How to reduce maximum cache size on GPU?

I am running transformers from the HuggingFace transformers library and encountering issues with large GPU cache size. When running on a 3090, my max memory usage (torch.cuda.max_memory_allocated()) is 7GB, while the maximum allocated memory allocated (torch.cuda.max_memory_reserved()) is 12GB. This seems alright. However, when I run on an A6000, my max memory usage is still 7GB, but my allocated memory rises to 43GB.

I am wondering how the PyTorch caching mechanism works, i.e., how does PyTorch determine the maximum amount of memory to reserve, and can this be reduced? My motivation is that other folks may be running jobs on the machine I am using, so I do not want to hog the GPU memory.
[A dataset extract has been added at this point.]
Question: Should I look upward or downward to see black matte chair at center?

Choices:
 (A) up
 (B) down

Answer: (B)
I saw there are some configuration variables for the cache / allocator on this page: CUDA semantics — PyTorch 2.2 documentation but they do not seem to accomplish what I am seeking.
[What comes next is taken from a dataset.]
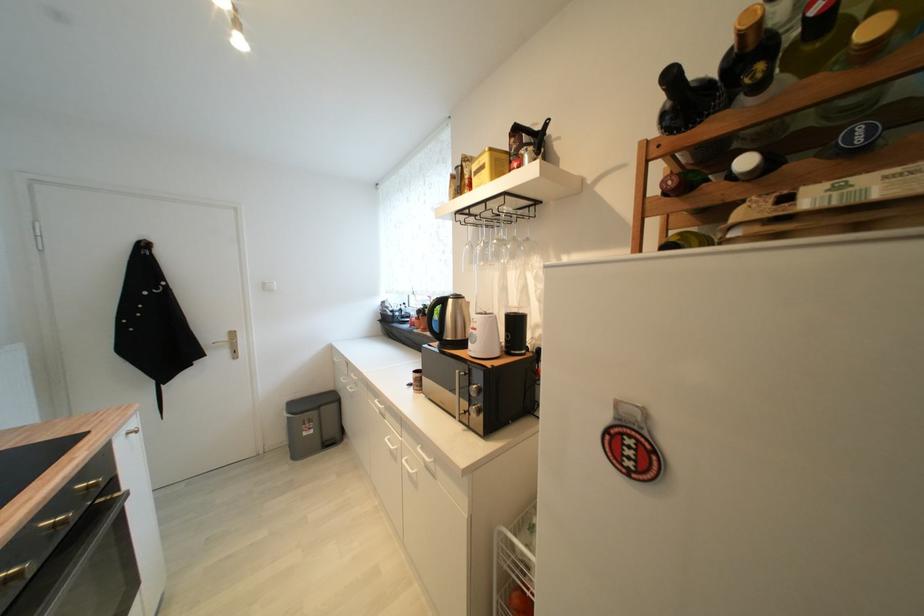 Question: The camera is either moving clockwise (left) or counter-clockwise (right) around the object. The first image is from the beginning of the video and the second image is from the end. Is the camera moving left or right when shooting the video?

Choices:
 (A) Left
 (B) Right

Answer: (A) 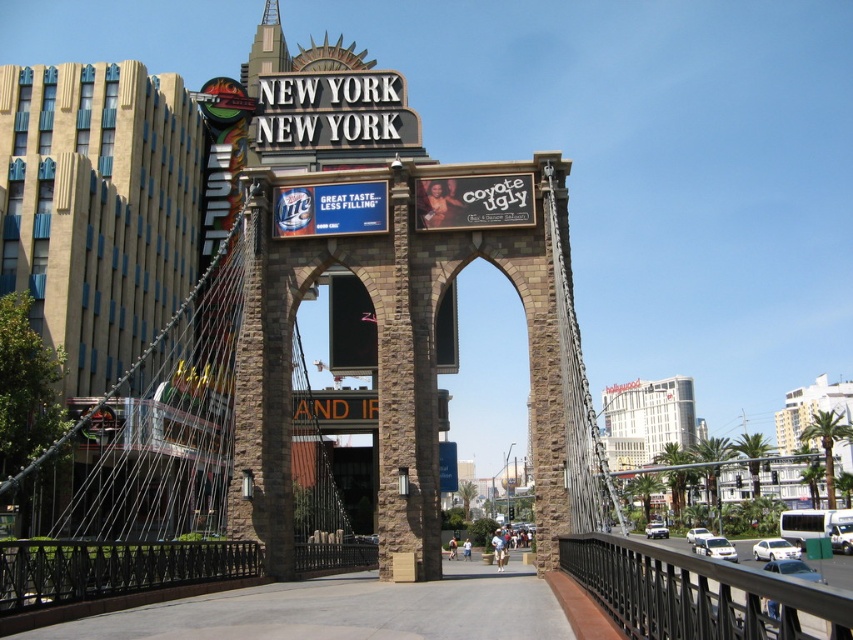 You are standing in front of the New York New York hotel and casino in Las Vegas, looking at the bridge entrance structure. There are two points marked on the structure. The first point is at coordinates point [317,145] and the second is at point [686,536]. If you were to touch both points with a long pole, which point would you reach first?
What stands out to me about this issue is that the cache on the 3090 only goes to 12GB, so clearly it is possible to have a smaller cache on the A6000 as well.

Regarding code, this is part of a large project, so it’s difficult to make a minimal example, but I can try to make one if needed.

You can use torch.cuda.set_per_process_memory_fraction(fraction, device=None) to set the max allowed memory. The root cause for the increased cache usage is unclear since you are unable to share the model or any information.